Information below:

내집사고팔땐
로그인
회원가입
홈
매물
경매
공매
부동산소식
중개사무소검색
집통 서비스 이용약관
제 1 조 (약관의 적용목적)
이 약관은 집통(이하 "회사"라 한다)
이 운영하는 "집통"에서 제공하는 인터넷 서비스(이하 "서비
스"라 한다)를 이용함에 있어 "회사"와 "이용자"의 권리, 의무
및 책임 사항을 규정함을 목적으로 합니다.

End of Information.
Information below:

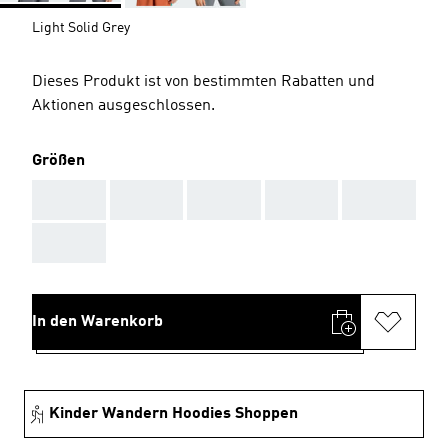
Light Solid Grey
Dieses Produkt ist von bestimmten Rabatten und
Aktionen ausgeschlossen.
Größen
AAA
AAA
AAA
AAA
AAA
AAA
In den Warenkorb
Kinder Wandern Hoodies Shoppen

End of Information.

In the listing above, find the line with "In den Warenkorb" and the line with "Kinder Wandern Hoodies Shoppen"; set down exactly those two lines and every line between them, nothing more.

In den Warenkorb
Kinder Wandern Hoodies Shoppen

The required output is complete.